# Task:
Provide the count of lines below where "Glitter" occurs, with no other output.
Entries shown below:
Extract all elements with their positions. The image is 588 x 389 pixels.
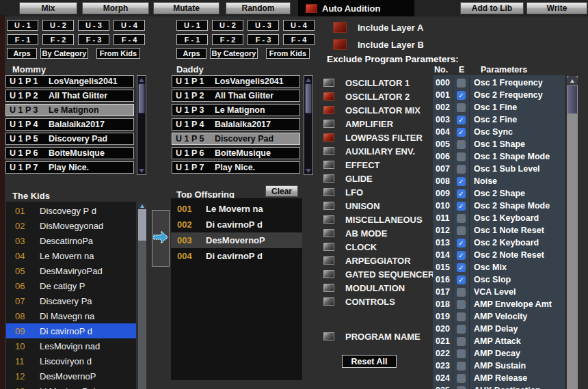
parameter-row[interactable]: 009 Osc 2 Shape bbox=[433, 187, 565, 200]
category-checkbox[interactable] bbox=[323, 106, 334, 114]
parameter-checkbox[interactable] bbox=[457, 251, 466, 260]
parameter-row[interactable]: 023 AMP Sustain bbox=[433, 360, 565, 372]
parameter-row[interactable]: 024 AMP Release bbox=[433, 372, 565, 384]
category-checkbox[interactable] bbox=[323, 284, 334, 292]
scroll-thumb[interactable] bbox=[567, 86, 577, 113]
parameter-checkbox[interactable] bbox=[457, 91, 466, 100]
bank-button[interactable]: F - 2 bbox=[212, 34, 243, 45]
bank-button[interactable]: U - 1 bbox=[176, 20, 208, 31]
parameter-row[interactable]: 015 Osc Mix bbox=[433, 261, 565, 273]
include-layer-b-checkbox[interactable] bbox=[333, 39, 347, 50]
mode-button[interactable]: Arps bbox=[7, 48, 37, 59]
parameter-checkbox[interactable] bbox=[457, 386, 466, 389]
parameter-row[interactable]: 019 AMP Velocity bbox=[433, 310, 565, 323]
parameter-row[interactable]: 021 AMP Attack bbox=[433, 335, 565, 347]
category-checkbox[interactable] bbox=[323, 147, 334, 155]
patch-row[interactable]: U 1 P 6 BoiteMusique bbox=[5, 147, 134, 159]
patch-row[interactable]: U 1 P 3 Le Matignon bbox=[5, 104, 134, 116]
scroll-down-icon[interactable] bbox=[304, 167, 312, 174]
bank-button[interactable]: F - 4 bbox=[283, 34, 315, 45]
patch-row[interactable]: U 1 P 1 LosVangelis2041 bbox=[172, 75, 300, 88]
kids-row[interactable]: 07 Discavery Pa bbox=[6, 293, 136, 308]
patch-row[interactable]: U 1 P 7 Play Nice. bbox=[5, 161, 134, 174]
send-to-offspring-button[interactable] bbox=[152, 210, 170, 267]
mode-button[interactable]: By Category bbox=[210, 48, 258, 59]
patch-row[interactable]: U 1 P 5 Discovery Pad bbox=[5, 133, 134, 145]
category-checkbox[interactable] bbox=[323, 270, 334, 278]
parameter-row[interactable]: 001 Osc 2 Frequency bbox=[433, 89, 565, 101]
parameter-checkbox[interactable] bbox=[457, 362, 466, 371]
toolbar-button[interactable]: Random bbox=[226, 2, 291, 14]
mode-button[interactable]: From Kids bbox=[96, 48, 140, 59]
parameter-checkbox[interactable] bbox=[457, 312, 466, 321]
toolbar-button[interactable]: Mix bbox=[19, 2, 77, 14]
parameter-row[interactable]: 007 Osc 1 Sub Level bbox=[433, 163, 565, 175]
parameter-checkbox[interactable] bbox=[457, 152, 466, 161]
mode-button[interactable]: Arps bbox=[176, 48, 206, 59]
parameter-row[interactable]: 010 Osc 2 Shape Mode bbox=[433, 200, 565, 212]
parameter-checkbox[interactable] bbox=[457, 337, 466, 346]
include-layer-a-checkbox[interactable] bbox=[333, 22, 347, 33]
patch-row[interactable]: U 1 P 1 LosVangelis2041 bbox=[5, 75, 134, 88]
patch-row[interactable]: U 1 P 6 BoiteMusique bbox=[172, 147, 300, 159]
parameter-checkbox[interactable] bbox=[457, 349, 466, 358]
parameter-row[interactable]: 016 Osc Slop bbox=[433, 273, 565, 286]
bank-button[interactable]: U - 2 bbox=[42, 20, 74, 31]
kids-row[interactable]: 11 Liscoviryon d bbox=[6, 353, 136, 368]
patch-row[interactable]: U 1 P 7 Play Nice. bbox=[172, 161, 300, 174]
category-checkbox[interactable] bbox=[323, 297, 334, 306]
parameter-checkbox[interactable] bbox=[457, 325, 466, 334]
category-checkbox[interactable] bbox=[323, 243, 334, 251]
category-checkbox[interactable] bbox=[323, 174, 334, 183]
patch-row[interactable]: U 1 P 2 All That Glitter bbox=[5, 90, 134, 102]
scroll-up-icon[interactable] bbox=[137, 76, 146, 83]
daddy-list-scrollbar[interactable] bbox=[304, 75, 313, 175]
parameter-row[interactable]: 017 VCA Level bbox=[433, 286, 565, 298]
offspring-row[interactable]: 001 Le Movern na bbox=[171, 201, 302, 217]
scroll-up-icon[interactable] bbox=[567, 76, 578, 85]
parameter-row[interactable]: 004 Osc Sync bbox=[433, 126, 565, 138]
parameter-checkbox[interactable] bbox=[457, 214, 466, 223]
kids-row[interactable]: 06 De catigy P bbox=[6, 278, 136, 293]
parameter-row[interactable]: 014 Osc 2 Note Reset bbox=[433, 249, 565, 261]
offspring-row[interactable]: 004 Di cavirnoP d bbox=[171, 248, 302, 264]
parameter-checkbox[interactable] bbox=[457, 374, 466, 383]
patch-row[interactable]: U 1 P 5 Discovery Pad bbox=[172, 133, 300, 145]
patch-row[interactable]: U 1 P 4 Balalaika2017 bbox=[5, 118, 134, 131]
patch-row[interactable]: U 1 P 2 All That Glitter bbox=[172, 90, 300, 102]
parameter-checkbox[interactable] bbox=[457, 276, 466, 284]
bank-button[interactable]: U - 4 bbox=[113, 20, 145, 31]
parameter-table-scrollbar[interactable] bbox=[567, 76, 578, 389]
parameter-checkbox[interactable] bbox=[457, 177, 466, 186]
toolbar-button[interactable]: Morph bbox=[82, 2, 149, 14]
mode-button[interactable]: By Category bbox=[40, 48, 88, 59]
kids-row[interactable]: 05 DesMaviryoPad bbox=[6, 263, 136, 278]
parameter-checkbox[interactable] bbox=[457, 189, 466, 198]
add-to-lib-button[interactable]: Add to Lib bbox=[460, 2, 524, 14]
parameter-row[interactable]: 003 Osc 2 Fine bbox=[433, 113, 565, 126]
category-checkbox[interactable] bbox=[323, 202, 334, 210]
parameter-checkbox[interactable] bbox=[457, 300, 466, 309]
category-checkbox[interactable] bbox=[323, 92, 334, 100]
parameter-row[interactable]: 008 Noise bbox=[433, 175, 565, 187]
kids-row[interactable]: 09 Di cavirnoP d bbox=[6, 323, 136, 338]
clear-button[interactable]: Clear bbox=[265, 185, 298, 197]
parameter-checkbox[interactable] bbox=[457, 103, 466, 112]
toolbar-button[interactable]: Mutate bbox=[153, 2, 219, 14]
category-checkbox[interactable] bbox=[323, 229, 334, 237]
parameter-row[interactable]: 005 Osc 1 Shape bbox=[433, 138, 565, 150]
parameter-checkbox[interactable] bbox=[457, 202, 466, 211]
category-checkbox[interactable] bbox=[323, 161, 334, 169]
parameter-row[interactable]: 022 AMP Decay bbox=[433, 347, 565, 360]
offspring-row[interactable]: 002 Di cavirnoP d bbox=[171, 217, 302, 232]
parameter-checkbox[interactable] bbox=[457, 288, 466, 297]
offspring-row[interactable]: 003 DesMovernoP bbox=[171, 232, 302, 248]
parameter-row[interactable]: 012 Osc 1 Note Reset bbox=[433, 224, 565, 237]
kids-row[interactable]: 10 LesMovign nad bbox=[6, 338, 136, 353]
kids-list-scrollbar[interactable] bbox=[138, 202, 146, 389]
category-checkbox[interactable] bbox=[323, 120, 334, 128]
parameter-checkbox[interactable] bbox=[457, 79, 466, 88]
parameter-checkbox[interactable] bbox=[457, 165, 466, 174]
category-checkbox[interactable] bbox=[323, 256, 334, 265]
category-checkbox[interactable] bbox=[323, 188, 334, 196]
End of Entries shown.
# Completed exercise:
2